Metacognición: “Observar” nuestros pensamientos - Sociedad

Originalmente, el término Metacognición hacía referencia al pensamiento estratégico encargado de regular los procesos cognitivos empleados en el Aprendizaje, pero yo lo concibo como “la toma de consciencia de todo fenómeno psíquico”. Dicho conocimiento, según John Flavell (1979), se fundamenta -pero no se limita- en las variables de la persona (¿Cuáles son mis recursos?), de la tarea (¿Qué quiero hacer?) y de la estrategia (¿Cómo lo voy a hacer?).

A continuación, en virtud de la importancia que ejercerá el presente artículo en la comprensión de algunos más que publicaré próximamente en NCN, trataré a fondo algunas aplicaciones de este proceso, pero antes de hacerlo, quiero comenzar con la siguiente pregunta.
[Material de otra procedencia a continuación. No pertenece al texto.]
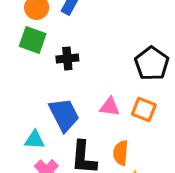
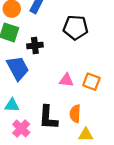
black pentagon: (152, 63) -> (76, 28), moved, turned -30
blue trapezoid: (64, 115) -> (18, 68), moved

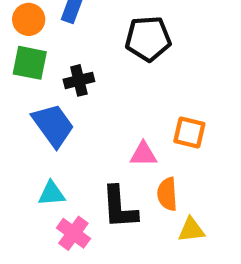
pink triangle: (66, 80) -> (143, 154), moved

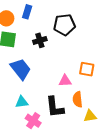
black cross: (79, 80) -> (40, 40), moved

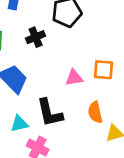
pink triangle: (65, 81) -> (74, 78), moved
black L-shape: (55, 107) -> (50, 113), moved

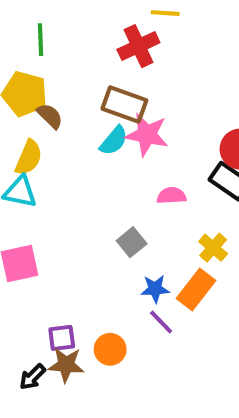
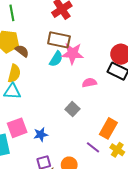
yellow cross: (213, 248) -> (117, 150), moved
blue star: (155, 289) -> (41, 134), moved

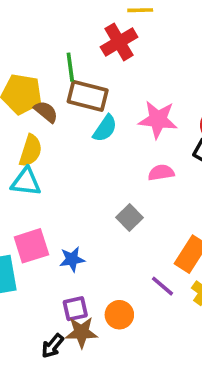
green line: (12, 13) -> (70, 67), moved
brown rectangle: (59, 40) -> (88, 96), moved
pink star: (73, 53) -> (158, 120), moved

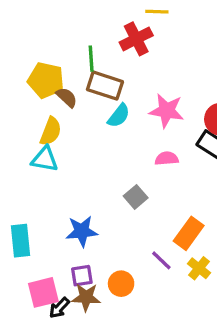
pink square: (31, 246) -> (43, 292), moved
blue star: (72, 259) -> (82, 231), size x1.4

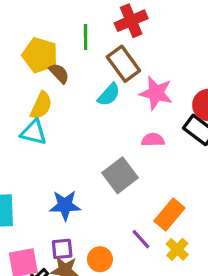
brown rectangle: (105, 86) -> (123, 64), moved, turned 32
gray square: (136, 197) -> (120, 175), size x1.5

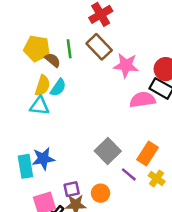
green line: (86, 37) -> (69, 49), moved
cyan semicircle: (109, 95) -> (58, 87), moved
pink semicircle: (153, 140) -> (142, 100), moved, size x1.5
gray square: (120, 175) -> (108, 151), moved
blue star: (65, 205) -> (43, 159), moved

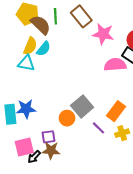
brown semicircle: (53, 60) -> (41, 25), size x1.5
yellow cross: (157, 178) -> (122, 133), turned 32
orange circle: (101, 193) -> (67, 118), moved

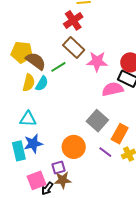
green line: (55, 16) -> (58, 67), moved, turned 70
cyan triangle: (26, 63) -> (28, 119), moved
gray square: (82, 106) -> (97, 121), moved
orange circle: (67, 118) -> (74, 147), size x1.5

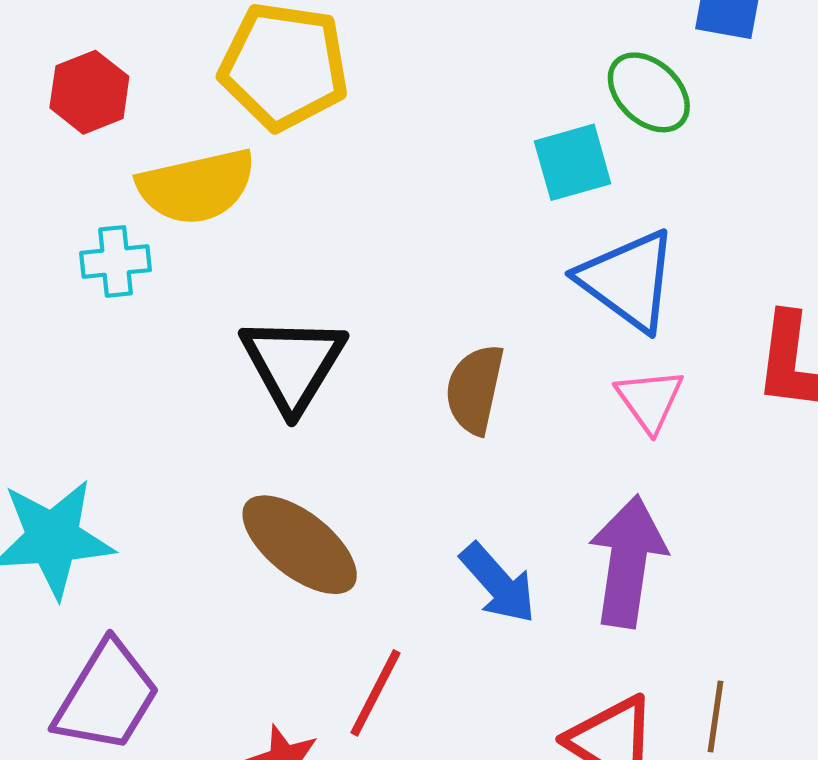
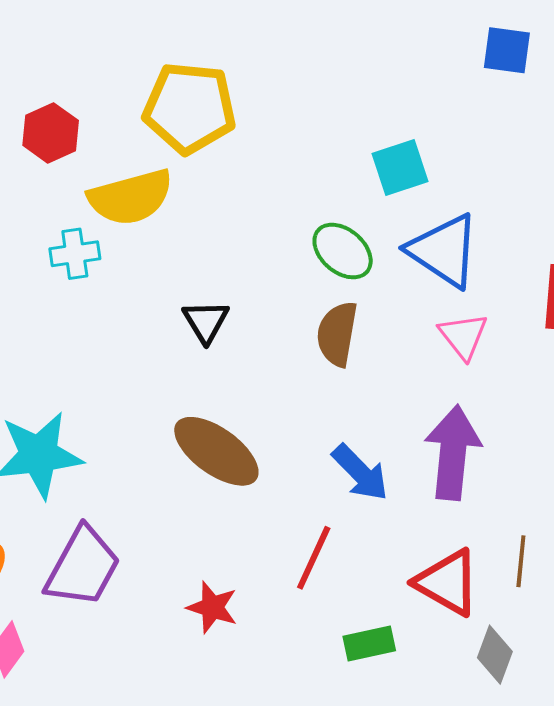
green ellipse: (649, 92) -> (343, 251), moved
black triangle: (293, 364) -> (206, 321), size x0.6
red line: (376, 693) -> (314, 558), moved

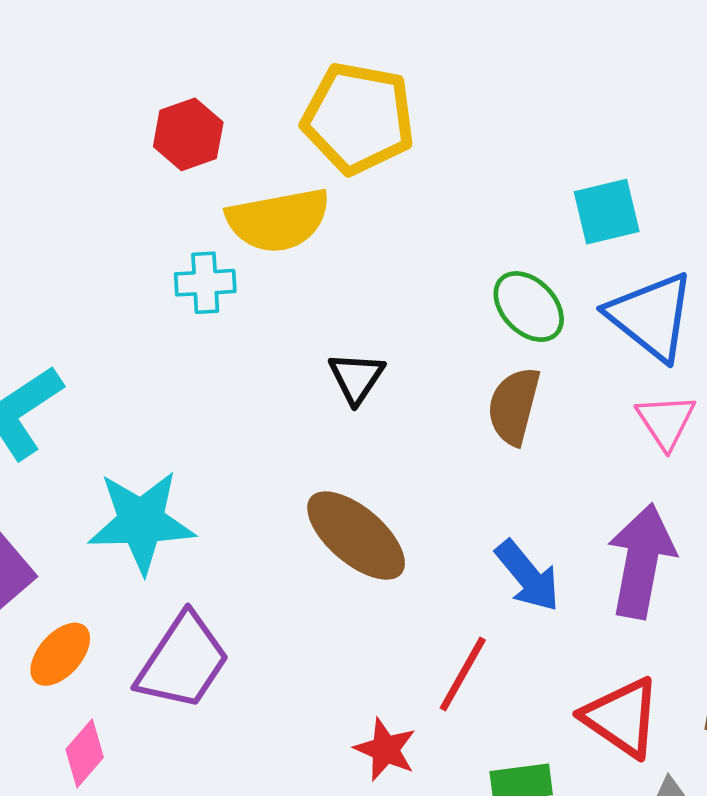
red star: (212, 607) -> (385, 749), moved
¿Qué significa ser Consciente?

Consiste en la capacidad de conocer simultáneamente el Interior y Exterior de mi propio Ser. Por un lado, puedo reconocer -sin emitir juicios- el impacto emocional que tienen los estímulos en mí, pero también soy capaz de saber que puedo modificar mi ambiente, por otro. ¿Cómo puedo estar seguro de eso? Porque el Ser no sólo es sustantivo sino verbo, es decir, la existencia es un proceso continuo de creación donde todo es cambiante y transitorio… ¡Y esa naturaleza de la realidad es nuestra oportunidad de crecimiento! Sólo desde este enfoque resulta mucho más fácil explicar la Metacognición.

Búsqueda de significado

Diré algo obvio para los efectos de profundizar este punto: No puedes dejar de experimentar nuestro mundo, o mejor dicho: Ser tú mismo en este plano existencial y conocerte mediante la reflexión en tus acciones. No dejas de actuar en ningún momento. Pero algunas de esas experiencias provienen de la realización de deseos inconscientes vacíos de significado. Los deseos inconscientes se originan en la Ignorancia Básica, que es la falta de conocimiento de uno mismo, lo cual crea un mayor Auto-distanciamiento. Del mismo modo, producen cierto “placer” más no verdadero Bienestar. Muchos de ellos son enfermizos y absorben nuestra atención dando origen a conductas incorrectas.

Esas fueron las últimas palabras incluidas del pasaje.